While never being shown in the Pierce home, Peter Gambi was always assumed to at least tangentially be a part of the family, despite the clear signs of dissension. Though Black Lightning's methodical handling of the reveal — that Gambi is connected to a government agency involved with the proliferation of Green Light in Freeland — feels like a slog at points, the subplot is the show's surest source of intrigue (even if that intrigue manifests itself in complaints sometimes!).
This week's episode finds Jefferson, Lynn and Anissa facing the dual tasks of finding Lady Eve's killer and learning the history of Green Light in Freeland. What they find instead is a multilayered conspiracy that extends a thru-line from a wicked federal government agency called the ASA; a corrupt Freeland police department that would willingly sacrifice one of their own to avoid exposure; an unimaginable amount of government resources invested experiments on children; and a 30-year-old murder investigation that left Tobias Whale without a political career and Jefferson Pierce without a father. All that, plus LaLa is a brain-damaged Lazarus haunting his old stomping grounds while seeing (and... kissing?) the ghost of LaWanda, the courageous Black mother he killed a while back.
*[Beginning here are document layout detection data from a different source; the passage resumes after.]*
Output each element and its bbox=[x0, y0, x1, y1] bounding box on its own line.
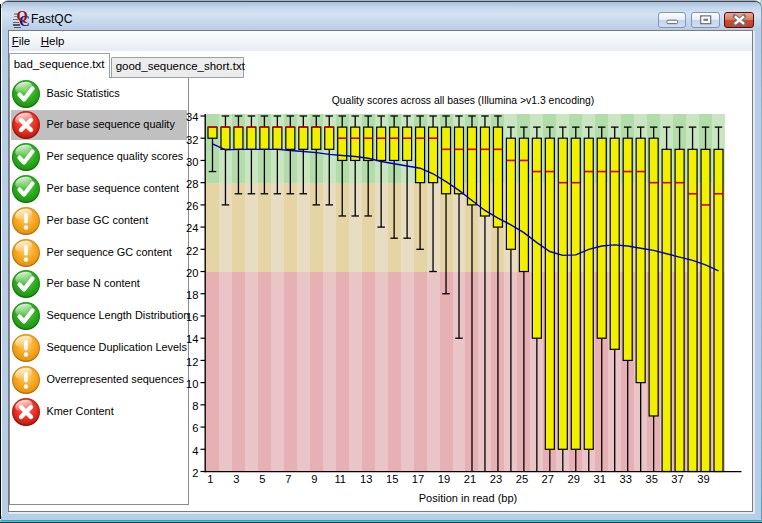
svg-text:29: 29 bbox=[568, 473, 580, 485]
svg-text:23: 23 bbox=[490, 473, 502, 485]
svg-text:32: 32 bbox=[186, 134, 198, 146]
svg-text:10: 10 bbox=[186, 378, 198, 390]
svg-text:2: 2 bbox=[192, 467, 198, 479]
svg-text:39: 39 bbox=[697, 473, 709, 485]
svg-text:8: 8 bbox=[192, 400, 198, 412]
svg-text:13: 13 bbox=[360, 473, 372, 485]
svg-text:19: 19 bbox=[438, 473, 450, 485]
svg-text:33: 33 bbox=[619, 473, 631, 485]
svg-text:18: 18 bbox=[186, 289, 198, 301]
svg-text:4: 4 bbox=[192, 445, 198, 457]
svg-text:35: 35 bbox=[645, 473, 657, 485]
svg-text:Quality scores across all base: Quality scores across all bases (Illumin… bbox=[332, 95, 595, 106]
svg-text:24: 24 bbox=[186, 222, 198, 234]
svg-text:15: 15 bbox=[386, 473, 398, 485]
svg-text:17: 17 bbox=[412, 473, 424, 485]
svg-text:12: 12 bbox=[186, 356, 198, 368]
svg-text:25: 25 bbox=[516, 473, 528, 485]
svg-text:11: 11 bbox=[334, 473, 346, 485]
svg-text:7: 7 bbox=[285, 473, 291, 485]
svg-text:16: 16 bbox=[186, 311, 198, 323]
svg-text:21: 21 bbox=[464, 473, 476, 485]
svg-text:28: 28 bbox=[186, 178, 198, 190]
svg-text:31: 31 bbox=[594, 473, 606, 485]
svg-text:22: 22 bbox=[186, 245, 198, 257]
svg-text:34: 34 bbox=[186, 111, 198, 123]
svg-text:26: 26 bbox=[186, 200, 198, 212]
svg-text:1: 1 bbox=[207, 473, 213, 485]
svg-text:9: 9 bbox=[311, 473, 317, 485]
svg-text:6: 6 bbox=[192, 422, 198, 434]
svg-text:37: 37 bbox=[671, 473, 683, 485]
svg-text:20: 20 bbox=[186, 267, 198, 279]
svg-text:30: 30 bbox=[186, 156, 198, 168]
svg-text:14: 14 bbox=[186, 333, 198, 345]
svg-text:Position in read (bp): Position in read (bp) bbox=[419, 492, 517, 504]
svg-text:5: 5 bbox=[259, 473, 265, 485]
svg-text:3: 3 bbox=[233, 473, 239, 485]
svg-text:27: 27 bbox=[542, 473, 554, 485]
Whew. There's a lot going on!
The appropriately-named "Revelations" felt packed with payoffs building up for the entire season while keeping the door open for Black Lightning's final flourish in the next coming weeks. Director Tanya Hamilton leaps from scheming to revealing with aplomb; taking up the helm after boring week for Jennifer (and everyone else, honestly), who literally says "I'm bored" in her first scene while interning (unpaid labor, much?) at the lab. Khalil's storyline has taken a backseat in recent weeks, leaving Jennifer with very little to do while Anissa and their parents learn how to deal with her burgeoning power.
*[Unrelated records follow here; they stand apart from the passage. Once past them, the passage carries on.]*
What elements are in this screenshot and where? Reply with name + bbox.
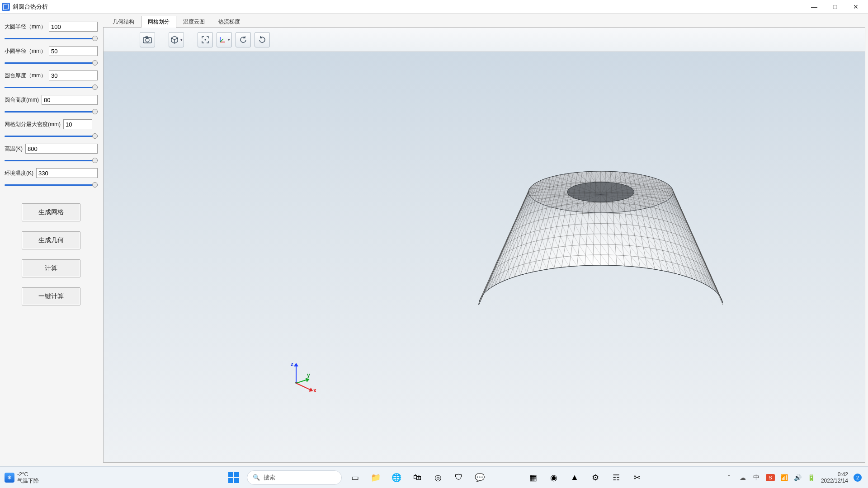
wifi-icon[interactable]: 📶 bbox=[780, 474, 788, 482]
axes-icon[interactable] bbox=[217, 32, 232, 47]
label-big-radius: 大圆半径（mm） bbox=[5, 23, 46, 31]
clock-date: 2022/12/14 bbox=[821, 478, 848, 484]
param-thickness: 圆台厚度（mm） bbox=[5, 70, 98, 90]
search-icon: 🔍 bbox=[253, 474, 260, 481]
mcafee-icon[interactable]: 🛡 bbox=[451, 470, 467, 485]
tab-geometry[interactable]: 几何结构 bbox=[106, 16, 141, 28]
label-height: 圆台高度(mm) bbox=[5, 96, 39, 104]
label-thickness: 圆台厚度（mm） bbox=[5, 72, 46, 80]
clock-time: 0:42 bbox=[821, 471, 848, 478]
weather-icon[interactable]: ❄ bbox=[5, 473, 14, 483]
cube-view-icon[interactable] bbox=[169, 32, 184, 47]
slider-height[interactable] bbox=[5, 108, 98, 115]
param-height: 圆台高度(mm) bbox=[5, 95, 98, 115]
one-click-compute-button[interactable]: 一键计算 bbox=[22, 287, 80, 305]
compute-button[interactable]: 计算 bbox=[22, 259, 80, 277]
slider-env-temp[interactable] bbox=[5, 182, 98, 188]
slider-thickness[interactable] bbox=[5, 84, 98, 90]
comsol-icon[interactable]: ☶ bbox=[609, 470, 624, 485]
axis-y-label: y bbox=[307, 372, 310, 378]
mesh-model bbox=[104, 52, 863, 427]
cloud-icon[interactable]: ☁ bbox=[739, 474, 747, 482]
notifications-badge[interactable]: 2 bbox=[854, 474, 862, 482]
tab-heat-flux[interactable]: 热流梯度 bbox=[212, 16, 247, 28]
weather-temp: -2°C bbox=[17, 471, 39, 478]
svg-line-485 bbox=[717, 287, 723, 302]
ime-icon[interactable]: 中 bbox=[752, 474, 760, 482]
dell-icon[interactable]: ◎ bbox=[430, 470, 446, 485]
weather-desc: 气温下降 bbox=[17, 478, 39, 484]
svg-point-1 bbox=[146, 38, 149, 42]
svg-point-3 bbox=[205, 39, 206, 40]
param-big-radius: 大圆半径（mm） bbox=[5, 22, 98, 42]
axis-z-label: z bbox=[291, 361, 293, 367]
param-small-radius: 小圆半径（mm） bbox=[5, 46, 98, 66]
search-placeholder: 搜索 bbox=[264, 474, 275, 482]
taskbar-search[interactable]: 🔍 搜索 bbox=[247, 470, 342, 485]
slider-big-radius[interactable] bbox=[5, 35, 98, 42]
snip-icon[interactable]: ✂ bbox=[629, 470, 645, 485]
battery-icon[interactable]: 🔋 bbox=[807, 474, 816, 482]
tab-temperature[interactable]: 温度云图 bbox=[176, 16, 212, 28]
maximize-button[interactable]: □ bbox=[825, 0, 845, 14]
generate-mesh-button[interactable]: 生成网格 bbox=[22, 203, 80, 221]
rotate-cw-icon[interactable] bbox=[255, 32, 270, 47]
close-button[interactable]: ✕ bbox=[845, 0, 866, 14]
app2-icon[interactable]: ◉ bbox=[546, 470, 561, 485]
label-mesh-density: 网格划分最大密度(mm) bbox=[5, 121, 61, 128]
input-thickness[interactable] bbox=[49, 70, 98, 80]
slider-high-temp[interactable] bbox=[5, 157, 98, 164]
tabs-row: 几何结构 网格划分 温度云图 热流梯度 bbox=[102, 15, 865, 27]
param-high-temp: 高温(K) bbox=[5, 144, 98, 164]
axis-x-label: x bbox=[313, 387, 316, 394]
app1-icon[interactable]: ▦ bbox=[525, 470, 541, 485]
input-env-temp[interactable] bbox=[36, 168, 98, 178]
generate-geometry-button[interactable]: 生成几何 bbox=[22, 231, 80, 249]
app-icon bbox=[2, 3, 10, 11]
fit-view-icon[interactable] bbox=[198, 32, 213, 47]
param-env-temp: 环境温度(K) bbox=[5, 168, 98, 188]
label-env-temp: 环境温度(K) bbox=[5, 169, 33, 177]
file-explorer-icon[interactable]: 📁 bbox=[368, 470, 383, 485]
label-high-temp: 高温(K) bbox=[5, 145, 23, 153]
taskbar-clock[interactable]: 0:42 2022/12/14 bbox=[821, 471, 848, 484]
slider-small-radius[interactable] bbox=[5, 60, 98, 66]
app-title: 斜圆台热分析 bbox=[13, 3, 48, 11]
taskbar: ❄ -2°C 气温下降 🔍 搜索 ▭ 📁 🌐 🛍 ◎ 🛡 💬 ▦ ◉ ▲ ⚙ ☶… bbox=[0, 466, 868, 488]
taskview-icon[interactable]: ▭ bbox=[347, 470, 363, 485]
app3-icon[interactable]: ▲ bbox=[567, 470, 582, 485]
input-small-radius[interactable] bbox=[49, 46, 98, 56]
3d-viewport[interactable]: z y x bbox=[104, 52, 865, 462]
edge-icon[interactable]: 🌐 bbox=[389, 470, 404, 485]
titlebar: 斜圆台热分析 ― □ ✕ bbox=[0, 0, 868, 14]
axes-triad: z y x bbox=[284, 363, 316, 394]
parameters-panel: 大圆半径（mm） 小圆半径（mm） 圆台厚度（mm） 圆台高度(mm) bbox=[0, 14, 102, 466]
start-button[interactable] bbox=[226, 470, 241, 485]
settings-icon[interactable]: ⚙ bbox=[588, 470, 603, 485]
store-icon[interactable]: 🛍 bbox=[410, 470, 425, 485]
wechat-icon[interactable]: 💬 bbox=[472, 470, 487, 485]
viewer-frame: z y x bbox=[103, 27, 865, 463]
volume-icon[interactable]: 🔊 bbox=[794, 474, 802, 482]
camera-icon[interactable] bbox=[140, 32, 155, 47]
slider-mesh-density[interactable] bbox=[5, 133, 98, 139]
weather-widget[interactable]: -2°C 气温下降 bbox=[17, 471, 39, 484]
tab-mesh[interactable]: 网格划分 bbox=[141, 16, 176, 28]
input-high-temp[interactable] bbox=[25, 144, 98, 154]
minimize-button[interactable]: ― bbox=[804, 0, 825, 14]
param-mesh-density: 网格划分最大密度(mm) bbox=[5, 119, 98, 139]
viewer-panel: 几何结构 网格划分 温度云图 热流梯度 bbox=[102, 14, 868, 466]
label-small-radius: 小圆半径（mm） bbox=[5, 47, 46, 55]
svg-line-439 bbox=[479, 292, 485, 302]
viewer-toolbar bbox=[104, 28, 865, 52]
input-big-radius[interactable] bbox=[49, 22, 98, 32]
input-mesh-density[interactable] bbox=[63, 119, 92, 129]
svg-line-486 bbox=[717, 290, 723, 305]
tray-chevron-icon[interactable]: ˄ bbox=[725, 474, 733, 482]
input-height[interactable] bbox=[42, 95, 98, 105]
rotate-ccw-icon[interactable] bbox=[236, 32, 251, 47]
sogou-icon[interactable]: S bbox=[766, 474, 775, 481]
Welp. Now they're about to have two superhero-in-training daughters to worryingly sip wine for. In what felt like a wink-wink to Samsung's exploding phone troubles, Jennifer unlocks a fire manipulation ability when she, in worry for a friend's safety, torches her phone at school. Appropriately scared, but curious, Jennifer picks up the ability a little quickly, calling forth the power the first time she tries.
Wonkiness still works its way into this week's episode. LaWanda's ghost haunts Lala while he showers, where he then kisses her for no real reason. The show hasn't gestured towards the two having any romantic history so it seemed a bit out of place. As does Gambi's church visit where a strange woman, Mrs. Johnson, advises him on trusting God's path. While this latter oddity might've been coded, Gambi hasn't really shown (to my knowledge!) a Christian proclivity.
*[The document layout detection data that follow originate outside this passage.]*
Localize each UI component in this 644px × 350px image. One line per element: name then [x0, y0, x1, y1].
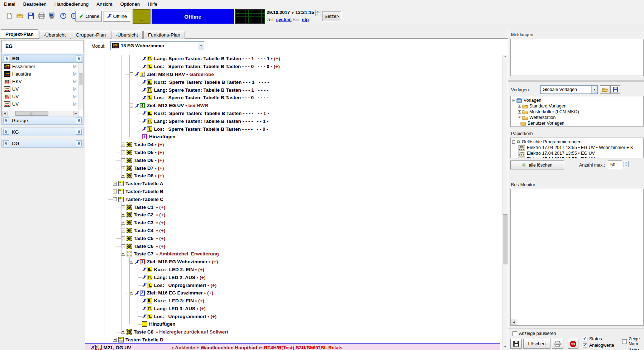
- collapse-icon[interactable]: ≫: [76, 56, 81, 61]
- tree-row[interactable]: ✗Kurz: LED 2: EIN • (+): [85, 266, 500, 274]
- expand-icon[interactable]: +: [121, 143, 125, 147]
- expand-icon[interactable]: +: [121, 166, 125, 170]
- tree-row[interactable]: +Taste C5 • (+): [85, 234, 500, 242]
- collapse-icon[interactable]: −: [512, 99, 515, 102]
- tree-row[interactable]: ✗Los: Sperre Tasten: Tabelle B Tasten - …: [85, 63, 500, 71]
- expand-icon[interactable]: +: [121, 205, 125, 209]
- checkbox-icon[interactable]: [583, 343, 587, 348]
- module-list-item[interactable]: SHSUVM: [2, 100, 83, 108]
- vorlagen-dropdown[interactable]: Globale Vorlagen ▼: [540, 85, 598, 94]
- tree-row[interactable]: −✗1Ziel: M18 EG Wohnzimmer • (+): [85, 258, 500, 266]
- tree-row[interactable]: ✗Lang: Sperre Tasten: Tabelle B Tasten -…: [85, 117, 500, 125]
- papierkorb-item[interactable]: SH+Elektro 17.04.2017 13:55 • EG UV: [512, 150, 643, 156]
- tab-bersicht[interactable]: -Übersicht: [39, 31, 71, 39]
- segment-header-garage[interactable]: ≫Garage≫: [1, 116, 84, 125]
- module-dropdown[interactable]: UPP 18 EG Wohnzimmer ▼: [110, 41, 204, 50]
- tree-row[interactable]: ✗Lang: LED 3: AUS • (+): [85, 305, 500, 313]
- checkbox-analogwerte[interactable]: Analogwerte: [583, 343, 614, 348]
- expand-icon[interactable]: +: [121, 229, 125, 232]
- time-spinner[interactable]: ▲▼: [315, 10, 320, 16]
- tree-row[interactable]: −✗3Ziel: M8 KG HKV • Garderobe: [85, 71, 500, 78]
- tree-row[interactable]: +Taste C4 • (+): [85, 227, 500, 235]
- time-value[interactable]: 13:21:15: [295, 10, 314, 15]
- papierkorb-item[interactable]: SH+Elektro 17.04.2017 13:55 • EG UV • Wo…: [512, 145, 643, 150]
- tree-row[interactable]: +Taste D5 • (+): [85, 149, 500, 157]
- tree-row[interactable]: −✗4Ziel: M12 EG UV • bei HWR: [85, 102, 500, 110]
- checkbox-zeige-que[interactable]: Zeige Que: [622, 348, 644, 350]
- expand-icon[interactable]: ≫: [3, 129, 9, 135]
- tree-row[interactable]: +Taste C3 • (+): [85, 219, 500, 227]
- scroll-left-icon[interactable]: ◀: [2, 111, 8, 116]
- tree-row[interactable]: ✗Lang: LED 2: AUS • (+): [85, 273, 500, 281]
- tree-row[interactable]: −CTasten-Tabelle C: [85, 195, 500, 203]
- scroll-thumb[interactable]: |||: [15, 111, 48, 116]
- record-button[interactable]: REC: [568, 339, 578, 349]
- expand-icon[interactable]: +: [121, 221, 125, 225]
- collapse-icon[interactable]: −: [121, 252, 125, 256]
- module-list-item[interactable]: UPPHaustüreM: [2, 70, 83, 78]
- expand-icon[interactable]: +: [518, 105, 521, 108]
- segment-header-eg[interactable]: ≫ EG ≫: [2, 54, 83, 63]
- zeit-ntp-link[interactable]: ntp: [302, 17, 309, 22]
- chevron-down-icon[interactable]: ▼: [198, 42, 204, 50]
- tab-projektplan[interactable]: Projekt-Plan: [1, 29, 38, 38]
- scroll-up-icon[interactable]: ▲: [502, 55, 508, 60]
- expand-icon[interactable]: ≫: [3, 140, 9, 146]
- module-list-item[interactable]: SH+UVM: [2, 85, 83, 93]
- expand-icon[interactable]: +: [113, 182, 117, 186]
- papierkorb-root-row[interactable]: −♻Gelöschte Programmierungen: [512, 139, 643, 145]
- segment-header-og[interactable]: ≫OG≫: [1, 139, 84, 148]
- tree-row[interactable]: +Taste D7 • (+): [85, 164, 500, 172]
- collapse-icon[interactable]: −: [129, 260, 133, 264]
- tree-row[interactable]: 5Hinzufügen: [85, 133, 500, 141]
- module-list-item[interactable]: SHSHKVM: [2, 78, 83, 85]
- tree-row[interactable]: +Taste C6 • (+): [85, 242, 500, 250]
- collapse-icon[interactable]: ≫: [4, 56, 9, 61]
- tree-row[interactable]: Hinzufügen: [85, 320, 500, 328]
- module-list-vscrollbar[interactable]: [78, 63, 83, 110]
- tree-vscrollbar[interactable]: ▲ ▼: [502, 55, 508, 350]
- checkbox-icon[interactable]: [622, 339, 627, 344]
- print-button[interactable]: [37, 11, 46, 20]
- tree-row[interactable]: −Taste C7 • Ambientebel. Erweiterung: [85, 250, 500, 258]
- collapse-icon[interactable]: −: [129, 104, 133, 107]
- monitor-loeschen-button[interactable]: Löschen: [523, 339, 550, 349]
- tree-row[interactable]: −✗2Ziel: M16 EG Esszimmer • (+): [85, 289, 500, 297]
- collapse-icon[interactable]: −: [113, 197, 117, 201]
- pc-connect-button[interactable]: [48, 11, 57, 20]
- tree-row[interactable]: ✗Kurz: LED 3: EIN • (+): [85, 297, 500, 305]
- checkbox-icon[interactable]: [512, 331, 517, 336]
- scroll-thumb[interactable]: [503, 214, 507, 264]
- zeit-system-link[interactable]: system: [276, 17, 291, 22]
- date-dropdown-icon[interactable]: ▼: [291, 11, 294, 15]
- tree-row[interactable]: +Taste D8 • (+): [85, 172, 500, 180]
- anzeige-pausieren-checkbox[interactable]: Anzeige pausieren: [512, 331, 556, 336]
- menu-item-optionen[interactable]: Optionen: [116, 0, 144, 7]
- new-file-button[interactable]: ✶: [5, 11, 14, 20]
- menu-item-hilfe[interactable]: Hilfe: [144, 0, 161, 7]
- menu-item-datei[interactable]: Datei: [0, 0, 19, 7]
- expand-icon[interactable]: +: [121, 236, 125, 240]
- scroll-right-icon[interactable]: ▶: [73, 111, 78, 116]
- tree-row[interactable]: +Taste C8 • Heizregler zurück auf Sollwe…: [85, 328, 500, 336]
- monitor-save-button[interactable]: [510, 339, 522, 349]
- expand-icon[interactable]: ≫: [76, 129, 82, 135]
- vorlagen-tree-row[interactable]: +Musterkoffer (LCN-MKO): [512, 109, 643, 115]
- expand-icon[interactable]: +: [121, 150, 125, 154]
- tree-row[interactable]: +Taste D4 • (+): [85, 141, 500, 149]
- expand-icon[interactable]: ≫: [3, 118, 9, 123]
- tree-row[interactable]: ✗Los: Unprogrammiert • (+): [85, 312, 500, 320]
- vorlagen-tree-row[interactable]: +Wetterstation: [512, 115, 643, 120]
- module-list-hscrollbar[interactable]: ◀ ||| ▶: [2, 111, 78, 116]
- vorlagen-open-button[interactable]: [600, 85, 610, 94]
- monitor-print-button[interactable]: [552, 339, 563, 349]
- expand-icon[interactable]: +: [121, 158, 125, 162]
- tree-row[interactable]: ✗Los: Unprogrammiert • (+): [85, 281, 500, 289]
- tree-row[interactable]: +Taste C1 • (+): [85, 203, 500, 211]
- anzahl-max-input[interactable]: 50: [608, 160, 622, 169]
- offline-button[interactable]: ✗ Offline: [103, 11, 130, 21]
- tab-gruppenplan[interactable]: Gruppen-Plan: [71, 31, 110, 39]
- alle-loeschen-button[interactable]: ♻ alle löschen: [510, 160, 564, 169]
- tree-row[interactable]: ✗Kurz: Sperre Tasten: Tabelle B Tasten -…: [85, 78, 500, 86]
- expand-icon[interactable]: +: [121, 174, 125, 178]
Even worse, he wasn't there feeling down about, oh, I don't know, killing Joey Toledo the night before. Instead, he felt cross about telling Jefferson the truth, which, honestly, shouldn't have been such an existential crisis in the first place. The scene does, however, concretize Gambi's genuine care for the Pierce family even if randomly showing up alone at a church where an anonymous singer goes on about the afterlife is narratively questionable.
At its best, "Revelations" is a much-needed, momentous episode that maneuvered Black Lightning’s multiple storylines in thrilling fashion. Lynn pieces everything together by the episode's end, shifting the gravity of the episode from concern about Anissa's inculcation into Black Lightning's world toward the forces — both bureaucratic (the ASA) and anthropologic (drug abuse in Freeland) — impacting the world outside of Black Lightning. With Jennifer's powers on the rise, even more superpowered secrets are sure to be revealed.
As the chaos of conspiracy in Freeland brews, the Pierce-hub is going to have to come clean, and fast. It's going to take their combined might to fend off the storm approaching.